**Work task:**
Before printing, remove every picture; then print the lines below exactly, from the first line through the line containing "Краснодар, Анапа, Лысьва (Пермский край), Оса".

Saved data entries
******
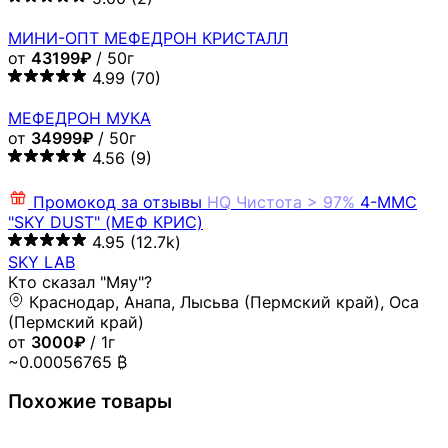
МИНИ-ОПТ МЕФЕДРОН КРИСТАЛЛ
от
43199₽
/ 50г
4.99
(70)
МЕФЕДРОН МУКА
от
34999₽
/ 50г
4.56
(9)
Промокод за отзывы
HQ
Чистота > 97%
4-MMC
"SKY DUST" (МЕФ КРИС)
4.95
(12.7k)
SKY LAB
Кто сказал "Мяу"?
Краснодар, Анапа, Лысьва (Пермский край), Оса
(Пермский край)
от
3000₽
/ 1г
~0.00056765 ₿
Похожие товары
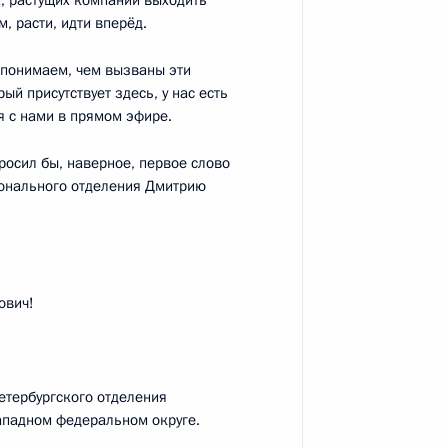
х, растущих компаний выходить
 расти, идти вперёд.
ы понимаем, чем вызваны эти
ый присутствует здесь, у нас есть
 Венгрии Виктором Орбаном
3
я с нами в прямом эфире.
росил бы, наверное, первое слово
ионального отделения Дмитрию
стантином Чуйченко
3
ович!
етербургского отделения
ападном федеральном округе.
 Совета Безопасности
1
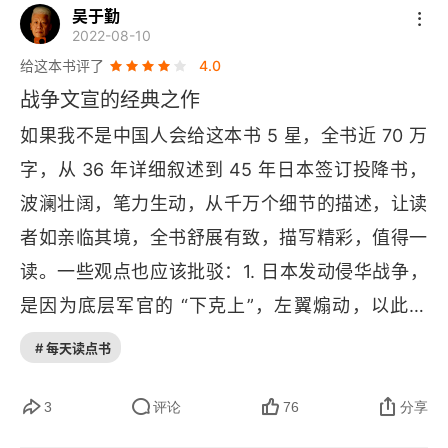
第九章 “我们眼前的艰难岁月”
吴于勤
2022-08-10
第十章 “胜机虚无缥缈，败局近在眼前”
给这本书评了
4.0
战争文宣的经典之作
第十一章 “对他们施以仁慈就是延长战争”
如果我不是中国人会给这本书 5 星，全书近 70 万
第十二章 “无愧于心”
字，从 36 年详细叙述到 45 年日本签订投降书，
波澜壮阔，笔力生动，从千万个细节的描述，让读
第十三章 转折
者如亲临其境，全书舒展有致，描写精彩，值得一
第四部 死亡之岛
读。一些观点也应该批驳：1. 日本发动侵华战争，
第十四章 “小本经营”行动
是因为底层军官的 “下克上”，左翼煽动，以此为
 “卢沟桥” 事变脱罪，入侵满洲国也是为了防止苏联
# 每天读点书
第十五章 绿色地狱
红色南下，这方面只能欺骗没有时空地理概念的西
第十六章 “卑职罪该万死”
方读者，把南京大屠杀和在中国的暴行推给下层陆
3
评论
76
分享
军军官。2. 日本偷袭珍珠港，也是战前美日谈判，
第十七章 终局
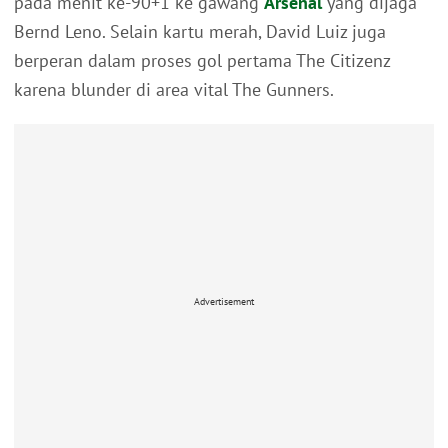
pada menit ke-90+1 ke gawang
Arsenal
yang dijaga
Bernd Leno. Selain kartu merah, David Luiz juga
berperan dalam proses gol pertama The Citizenz
karena blunder di area vital The Gunners.
Advertisement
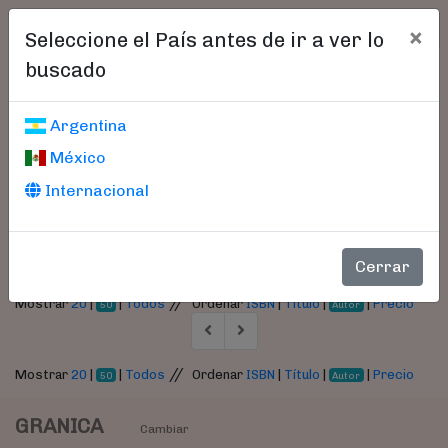
×
Seleccione el País antes de ir a ver lo
buscado
Libros encontrados
Argentina
México
Parámetros
Internacional
- Autor:
Dieter Krowatschek
Cerrar
//
Mostrar
20
|
|
Todos
Ordenar
ISBN
|
Título
|
|
Precio
50
Autor
//
Mostrar
20
|
|
Todos
Ordenar
ISBN
|
Título
|
|
Precio
50
Autor
GRANICA
Cambiar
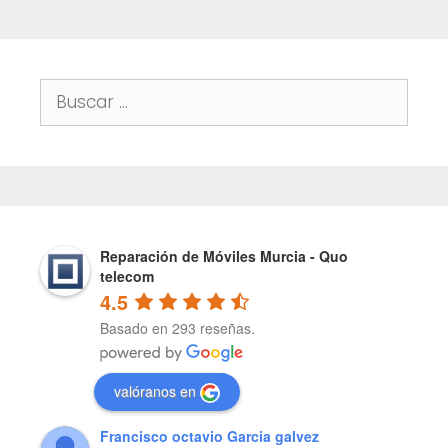
Buscar:
Reparación de Móviles Murcia - Quo
telecom
4.5
Basado en 293 reseñas.
valóranos en
Francisco octavio Garcia galvez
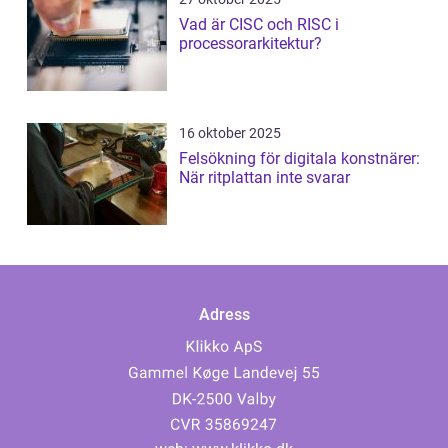
Vad är CISC och RISC i
processorarkitektur?
16 oktober 2025
Felsökning för digitala konstnärer:
När ritplattan inte svarar
Adress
******
**Exercise answer:**
МИНИ-ОПТ МЕФЕДРОН КРИСТАЛЛ
от
43199₽
/ 50г
4.99
(70)
МЕФЕДРОН МУКА
от
34999₽
/ 50г
4.56
(9)
Промокод за отзывы
HQ
Чистота > 97%
4-MMC
"SKY DUST" (МЕФ КРИС)
4.95
(12.7k)
SKY LAB
Кто сказал "Мяу"?
Краснодар, Анапа, Лысьва (Пермский край), Оса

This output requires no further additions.